In the last section of their book, titled “The Need for a Restatement of American Ideology,” Free and Cantril wrote:
The paradox of a large majority of Americans qualifying as operational liberals while at the same time a majority hold to a conservative ideology has been repeatedly emphasized in this study. We have described this state of affairs as mildly schizoid, with people believing in one set of principles abstractly while acting according to another set of principles in their political behavior. But the principles according to which the majority of Americans actually behave politically have not yet been adequately formulated in modern terms …
There is little doubt that the time has come for a restatement of American ideology to bring it in line with what the great majority of people want and approve.
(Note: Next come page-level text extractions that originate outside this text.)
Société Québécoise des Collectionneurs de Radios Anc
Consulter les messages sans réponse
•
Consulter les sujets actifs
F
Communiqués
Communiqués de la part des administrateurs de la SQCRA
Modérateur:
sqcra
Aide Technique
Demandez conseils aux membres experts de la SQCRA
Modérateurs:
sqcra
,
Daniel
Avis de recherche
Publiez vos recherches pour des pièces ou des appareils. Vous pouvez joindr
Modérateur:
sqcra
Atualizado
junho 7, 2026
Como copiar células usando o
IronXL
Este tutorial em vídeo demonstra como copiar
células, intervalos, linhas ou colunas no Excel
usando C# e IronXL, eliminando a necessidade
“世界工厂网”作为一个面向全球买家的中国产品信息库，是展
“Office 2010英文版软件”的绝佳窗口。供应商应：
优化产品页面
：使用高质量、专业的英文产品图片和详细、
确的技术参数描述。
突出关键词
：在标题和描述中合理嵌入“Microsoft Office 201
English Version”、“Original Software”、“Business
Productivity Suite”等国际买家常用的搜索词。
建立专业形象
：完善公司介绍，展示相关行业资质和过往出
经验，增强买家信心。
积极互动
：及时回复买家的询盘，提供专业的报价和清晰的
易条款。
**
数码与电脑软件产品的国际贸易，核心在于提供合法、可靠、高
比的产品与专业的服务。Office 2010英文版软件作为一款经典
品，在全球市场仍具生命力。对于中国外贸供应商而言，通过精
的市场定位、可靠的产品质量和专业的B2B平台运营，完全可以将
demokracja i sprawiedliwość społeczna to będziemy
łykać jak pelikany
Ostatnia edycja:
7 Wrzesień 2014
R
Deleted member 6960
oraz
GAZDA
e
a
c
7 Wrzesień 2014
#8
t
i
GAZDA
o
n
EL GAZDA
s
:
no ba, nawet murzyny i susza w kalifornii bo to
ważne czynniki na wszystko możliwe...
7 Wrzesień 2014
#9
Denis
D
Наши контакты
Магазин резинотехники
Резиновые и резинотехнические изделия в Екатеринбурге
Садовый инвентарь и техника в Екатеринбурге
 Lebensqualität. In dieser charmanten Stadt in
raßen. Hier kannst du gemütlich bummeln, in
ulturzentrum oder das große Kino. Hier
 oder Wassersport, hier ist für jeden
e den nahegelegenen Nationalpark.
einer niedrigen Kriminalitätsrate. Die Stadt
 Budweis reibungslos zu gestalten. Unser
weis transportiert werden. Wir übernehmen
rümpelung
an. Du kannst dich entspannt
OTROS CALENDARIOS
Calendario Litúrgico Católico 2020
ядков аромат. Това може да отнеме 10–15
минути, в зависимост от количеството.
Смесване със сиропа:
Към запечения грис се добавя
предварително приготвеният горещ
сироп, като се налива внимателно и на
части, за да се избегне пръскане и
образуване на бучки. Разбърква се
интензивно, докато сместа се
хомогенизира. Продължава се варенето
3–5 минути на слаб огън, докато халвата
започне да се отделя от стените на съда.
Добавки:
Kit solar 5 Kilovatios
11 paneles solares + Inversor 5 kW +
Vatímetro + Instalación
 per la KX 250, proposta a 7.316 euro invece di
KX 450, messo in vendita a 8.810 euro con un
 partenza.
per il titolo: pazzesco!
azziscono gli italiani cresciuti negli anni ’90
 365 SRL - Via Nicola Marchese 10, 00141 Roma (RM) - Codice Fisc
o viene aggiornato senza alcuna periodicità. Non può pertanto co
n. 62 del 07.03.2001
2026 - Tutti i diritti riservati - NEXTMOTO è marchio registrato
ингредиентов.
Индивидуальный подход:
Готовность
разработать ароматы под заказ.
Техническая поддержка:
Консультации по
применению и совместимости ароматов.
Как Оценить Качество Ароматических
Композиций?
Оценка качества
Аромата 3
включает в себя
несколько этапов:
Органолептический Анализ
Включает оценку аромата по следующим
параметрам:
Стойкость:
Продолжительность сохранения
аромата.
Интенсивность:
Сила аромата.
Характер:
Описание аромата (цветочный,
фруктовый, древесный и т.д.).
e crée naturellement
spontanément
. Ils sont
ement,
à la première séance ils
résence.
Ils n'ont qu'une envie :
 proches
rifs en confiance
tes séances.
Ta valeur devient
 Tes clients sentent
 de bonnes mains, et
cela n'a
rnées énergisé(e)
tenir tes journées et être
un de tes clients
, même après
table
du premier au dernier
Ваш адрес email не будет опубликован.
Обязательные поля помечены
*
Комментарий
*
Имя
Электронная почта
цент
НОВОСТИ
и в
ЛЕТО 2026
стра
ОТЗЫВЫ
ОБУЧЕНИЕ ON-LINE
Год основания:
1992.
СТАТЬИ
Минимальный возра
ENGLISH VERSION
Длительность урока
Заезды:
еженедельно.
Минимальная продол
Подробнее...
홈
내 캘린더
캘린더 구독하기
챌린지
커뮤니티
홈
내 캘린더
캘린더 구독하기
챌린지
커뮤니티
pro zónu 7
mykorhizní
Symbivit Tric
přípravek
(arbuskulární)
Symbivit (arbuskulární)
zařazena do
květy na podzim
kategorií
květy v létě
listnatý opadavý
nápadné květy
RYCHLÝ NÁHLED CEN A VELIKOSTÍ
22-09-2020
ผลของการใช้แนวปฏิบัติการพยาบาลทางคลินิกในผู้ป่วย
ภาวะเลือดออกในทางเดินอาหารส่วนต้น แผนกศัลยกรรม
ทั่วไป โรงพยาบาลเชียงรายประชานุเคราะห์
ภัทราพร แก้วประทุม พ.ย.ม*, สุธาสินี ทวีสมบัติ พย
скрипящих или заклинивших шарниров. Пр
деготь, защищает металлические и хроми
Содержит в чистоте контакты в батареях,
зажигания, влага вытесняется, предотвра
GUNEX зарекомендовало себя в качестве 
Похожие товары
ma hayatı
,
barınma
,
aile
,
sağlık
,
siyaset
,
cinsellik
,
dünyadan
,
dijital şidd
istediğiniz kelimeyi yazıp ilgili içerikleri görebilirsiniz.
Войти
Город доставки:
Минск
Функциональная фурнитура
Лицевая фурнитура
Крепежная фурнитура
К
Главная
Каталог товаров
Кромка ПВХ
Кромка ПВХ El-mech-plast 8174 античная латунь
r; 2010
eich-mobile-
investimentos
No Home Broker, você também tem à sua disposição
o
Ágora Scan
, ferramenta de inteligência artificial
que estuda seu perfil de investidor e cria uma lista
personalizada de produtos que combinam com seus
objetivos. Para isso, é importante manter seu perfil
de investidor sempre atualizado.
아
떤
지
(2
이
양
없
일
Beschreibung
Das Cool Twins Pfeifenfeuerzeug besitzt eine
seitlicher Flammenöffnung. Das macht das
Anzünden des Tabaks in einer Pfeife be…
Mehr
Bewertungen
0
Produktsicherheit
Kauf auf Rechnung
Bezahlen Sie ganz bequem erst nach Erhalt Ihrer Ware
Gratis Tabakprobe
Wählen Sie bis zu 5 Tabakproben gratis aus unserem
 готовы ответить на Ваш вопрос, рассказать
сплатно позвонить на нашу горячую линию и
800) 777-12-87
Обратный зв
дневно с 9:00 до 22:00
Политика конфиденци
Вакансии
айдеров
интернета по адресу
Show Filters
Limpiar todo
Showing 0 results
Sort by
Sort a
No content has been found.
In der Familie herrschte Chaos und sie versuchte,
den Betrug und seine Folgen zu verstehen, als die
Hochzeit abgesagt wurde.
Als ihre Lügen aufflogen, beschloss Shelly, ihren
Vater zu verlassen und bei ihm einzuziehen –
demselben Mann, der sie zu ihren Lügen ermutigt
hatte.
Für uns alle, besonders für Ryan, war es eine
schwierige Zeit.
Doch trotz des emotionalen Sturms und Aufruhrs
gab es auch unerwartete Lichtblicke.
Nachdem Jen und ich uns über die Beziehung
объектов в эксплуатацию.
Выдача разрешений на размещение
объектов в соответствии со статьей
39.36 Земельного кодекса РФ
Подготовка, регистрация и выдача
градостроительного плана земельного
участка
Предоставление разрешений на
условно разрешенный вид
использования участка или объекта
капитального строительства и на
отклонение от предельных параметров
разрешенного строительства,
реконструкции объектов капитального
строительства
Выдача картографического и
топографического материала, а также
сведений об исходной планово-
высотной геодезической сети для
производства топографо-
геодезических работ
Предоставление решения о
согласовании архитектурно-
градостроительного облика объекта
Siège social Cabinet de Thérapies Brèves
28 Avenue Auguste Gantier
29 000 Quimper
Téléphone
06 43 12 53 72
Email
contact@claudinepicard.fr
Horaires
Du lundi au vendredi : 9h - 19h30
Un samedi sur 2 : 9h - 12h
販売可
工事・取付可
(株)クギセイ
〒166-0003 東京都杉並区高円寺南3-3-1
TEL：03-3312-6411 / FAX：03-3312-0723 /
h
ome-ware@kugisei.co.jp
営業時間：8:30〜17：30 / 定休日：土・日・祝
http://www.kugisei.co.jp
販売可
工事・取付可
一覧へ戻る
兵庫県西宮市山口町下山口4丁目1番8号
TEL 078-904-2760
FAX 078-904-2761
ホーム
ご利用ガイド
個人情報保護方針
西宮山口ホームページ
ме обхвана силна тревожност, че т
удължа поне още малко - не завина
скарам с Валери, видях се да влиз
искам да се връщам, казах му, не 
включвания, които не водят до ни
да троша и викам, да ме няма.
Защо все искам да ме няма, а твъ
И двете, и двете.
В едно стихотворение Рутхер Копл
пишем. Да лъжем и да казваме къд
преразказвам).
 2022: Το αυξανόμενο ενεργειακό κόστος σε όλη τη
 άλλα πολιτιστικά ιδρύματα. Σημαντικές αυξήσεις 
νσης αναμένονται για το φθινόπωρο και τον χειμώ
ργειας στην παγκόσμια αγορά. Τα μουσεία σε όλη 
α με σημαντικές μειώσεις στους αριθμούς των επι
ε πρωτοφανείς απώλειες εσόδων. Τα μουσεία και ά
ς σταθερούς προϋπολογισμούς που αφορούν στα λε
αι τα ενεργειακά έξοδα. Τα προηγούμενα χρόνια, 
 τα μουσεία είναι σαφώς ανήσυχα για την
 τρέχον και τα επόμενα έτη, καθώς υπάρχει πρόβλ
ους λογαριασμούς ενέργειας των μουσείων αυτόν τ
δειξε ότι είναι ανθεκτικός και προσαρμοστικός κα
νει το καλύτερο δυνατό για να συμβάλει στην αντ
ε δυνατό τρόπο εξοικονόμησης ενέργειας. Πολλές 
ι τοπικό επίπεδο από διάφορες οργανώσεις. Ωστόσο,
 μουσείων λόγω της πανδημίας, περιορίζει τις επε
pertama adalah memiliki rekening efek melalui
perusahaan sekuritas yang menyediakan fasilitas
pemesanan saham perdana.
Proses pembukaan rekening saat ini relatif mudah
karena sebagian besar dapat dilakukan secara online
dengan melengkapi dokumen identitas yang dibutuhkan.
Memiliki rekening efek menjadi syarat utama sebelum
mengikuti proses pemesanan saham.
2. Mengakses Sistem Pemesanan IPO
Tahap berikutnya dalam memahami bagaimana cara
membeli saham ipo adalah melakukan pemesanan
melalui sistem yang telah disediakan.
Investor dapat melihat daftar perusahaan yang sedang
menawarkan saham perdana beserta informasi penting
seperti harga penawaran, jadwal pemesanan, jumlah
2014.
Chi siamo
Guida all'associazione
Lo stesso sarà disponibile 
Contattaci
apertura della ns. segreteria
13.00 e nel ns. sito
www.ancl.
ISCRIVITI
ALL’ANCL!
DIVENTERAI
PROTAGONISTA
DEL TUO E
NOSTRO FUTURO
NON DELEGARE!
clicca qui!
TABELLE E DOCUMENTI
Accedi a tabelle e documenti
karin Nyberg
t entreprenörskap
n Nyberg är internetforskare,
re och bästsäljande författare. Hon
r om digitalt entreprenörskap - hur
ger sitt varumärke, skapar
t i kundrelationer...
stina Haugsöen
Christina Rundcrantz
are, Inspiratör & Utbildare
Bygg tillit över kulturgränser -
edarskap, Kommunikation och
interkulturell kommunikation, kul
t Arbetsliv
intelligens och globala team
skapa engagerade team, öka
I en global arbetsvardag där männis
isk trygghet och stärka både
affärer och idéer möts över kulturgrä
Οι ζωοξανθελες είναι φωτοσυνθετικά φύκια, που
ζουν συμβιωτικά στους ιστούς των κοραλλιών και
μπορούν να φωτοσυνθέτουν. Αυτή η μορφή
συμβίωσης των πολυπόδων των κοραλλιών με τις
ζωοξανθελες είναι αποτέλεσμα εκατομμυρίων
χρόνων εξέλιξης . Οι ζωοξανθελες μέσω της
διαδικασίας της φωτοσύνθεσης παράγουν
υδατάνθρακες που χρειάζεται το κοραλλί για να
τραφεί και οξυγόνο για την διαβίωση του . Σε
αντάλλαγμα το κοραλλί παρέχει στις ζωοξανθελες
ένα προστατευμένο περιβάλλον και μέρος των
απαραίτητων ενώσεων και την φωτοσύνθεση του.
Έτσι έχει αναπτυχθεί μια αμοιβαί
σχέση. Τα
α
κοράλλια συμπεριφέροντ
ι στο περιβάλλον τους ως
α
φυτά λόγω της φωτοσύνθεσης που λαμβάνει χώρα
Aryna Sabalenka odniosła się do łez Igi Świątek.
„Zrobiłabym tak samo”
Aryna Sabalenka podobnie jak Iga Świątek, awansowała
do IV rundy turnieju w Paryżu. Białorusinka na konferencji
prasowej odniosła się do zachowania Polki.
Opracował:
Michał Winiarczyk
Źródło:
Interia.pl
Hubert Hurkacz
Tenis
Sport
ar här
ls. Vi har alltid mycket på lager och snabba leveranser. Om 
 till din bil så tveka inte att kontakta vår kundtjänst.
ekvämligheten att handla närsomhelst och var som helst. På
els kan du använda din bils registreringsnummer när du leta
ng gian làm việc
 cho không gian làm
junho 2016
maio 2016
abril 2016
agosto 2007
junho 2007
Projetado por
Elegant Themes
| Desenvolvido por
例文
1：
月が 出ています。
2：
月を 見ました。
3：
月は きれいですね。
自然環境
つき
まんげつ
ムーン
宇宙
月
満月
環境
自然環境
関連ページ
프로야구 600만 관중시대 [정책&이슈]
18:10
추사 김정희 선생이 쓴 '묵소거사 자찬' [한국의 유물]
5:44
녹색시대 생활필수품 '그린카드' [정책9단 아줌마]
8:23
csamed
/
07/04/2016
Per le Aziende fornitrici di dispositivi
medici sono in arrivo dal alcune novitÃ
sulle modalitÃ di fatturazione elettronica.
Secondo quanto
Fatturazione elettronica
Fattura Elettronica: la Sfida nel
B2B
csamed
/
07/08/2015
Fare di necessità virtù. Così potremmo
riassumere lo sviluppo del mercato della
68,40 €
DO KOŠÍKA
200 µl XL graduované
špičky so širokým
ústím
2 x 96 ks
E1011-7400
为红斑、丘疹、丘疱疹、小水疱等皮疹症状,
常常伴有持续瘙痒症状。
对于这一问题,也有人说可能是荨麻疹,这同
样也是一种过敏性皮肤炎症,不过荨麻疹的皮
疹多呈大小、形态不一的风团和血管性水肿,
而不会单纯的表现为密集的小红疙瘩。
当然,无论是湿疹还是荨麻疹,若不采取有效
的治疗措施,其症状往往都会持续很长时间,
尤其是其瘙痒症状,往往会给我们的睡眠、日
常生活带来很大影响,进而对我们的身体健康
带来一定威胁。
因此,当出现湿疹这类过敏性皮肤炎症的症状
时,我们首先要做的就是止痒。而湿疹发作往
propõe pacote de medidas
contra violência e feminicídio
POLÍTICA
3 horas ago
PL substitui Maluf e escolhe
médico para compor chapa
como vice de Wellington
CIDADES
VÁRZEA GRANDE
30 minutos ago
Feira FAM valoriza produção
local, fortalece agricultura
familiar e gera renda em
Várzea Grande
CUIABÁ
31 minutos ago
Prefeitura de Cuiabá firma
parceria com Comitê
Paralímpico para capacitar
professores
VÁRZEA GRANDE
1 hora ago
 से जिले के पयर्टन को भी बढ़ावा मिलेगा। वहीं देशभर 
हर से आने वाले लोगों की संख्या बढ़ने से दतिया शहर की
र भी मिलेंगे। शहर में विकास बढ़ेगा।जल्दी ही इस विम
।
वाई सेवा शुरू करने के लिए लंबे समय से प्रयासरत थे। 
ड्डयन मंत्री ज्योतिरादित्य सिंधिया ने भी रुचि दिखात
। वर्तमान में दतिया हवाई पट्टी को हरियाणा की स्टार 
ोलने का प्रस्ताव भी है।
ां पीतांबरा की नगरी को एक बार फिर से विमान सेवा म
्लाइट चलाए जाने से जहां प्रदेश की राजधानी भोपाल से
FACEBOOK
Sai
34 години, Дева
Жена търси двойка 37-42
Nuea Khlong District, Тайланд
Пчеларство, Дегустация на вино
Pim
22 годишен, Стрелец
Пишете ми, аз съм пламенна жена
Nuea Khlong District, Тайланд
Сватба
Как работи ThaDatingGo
Such a statement, with the right symbols incorporated, would focus people’s wants, hopes, and beliefs, and provide a guide and platform to enable the American people to implement their political desires in a more intelligent, direct, and consistent manner.
As I’ve noted before, that restatement was never mounted. If we’d had it, it would have sounded a lot like Dr. Martin Luther King’s call for the Poor People’s Campaign, or like Bernie Sanders’ 2016 presidential campaign. Instead, almost the opposite happened: Conservative ideology gained ascendency within the political class, pushing the country’s politics to the right. Racist reaction against the gains of the Civil Rights Movement played a significant role as well. More broadly, we can point to the more complex historical processes — of which increased economic inequality is just one highly significant example — associated with the turn toward a disintegrative, conflictual trend in American society, as described in Peter Turchin’s "Ages of Discord," which I reviewed here last October. Those trends should peak sometime after 2020, providing an opening for more integrative, prosocial forces to gain traction — which is why there could still be a chance for that hoped-for restatement.
But as long as conservative ideology retains such a hold, there’s a strong tendency even for progressives to present their policies in a framework that reflects conservative assumptions, at least implicitly. Such an ideologically impaired presentation inevitably weakens progressive arguments, giving credence to all manner of false arguments. This is precisely the legacy of neoliberalism, as advanced by Bill and Hillary Clinton in the 1980s and ’90s, which was challenged repeatedly among both parties during last year’s election campaign.
To her credit, Hillary Clinton evolved in a much more progressive direction over the course of the campaign, but the lasting impact of neoliberal ideology goes far beyond any one political figure. The struggle to overcome that lasting impact will be one of the most important determinants of whether the anti-Trump movement ultimately succeeds — not just in stopping Trump, but in solving the festering problems that gave rise to Trump in the first place. In the best-case scenario, it will finally succeed in crafting “a restatement of American ideology to bring it in line with what the great majority of people want and approve.” It seems like such a simple, straightforward and obvious thing to do.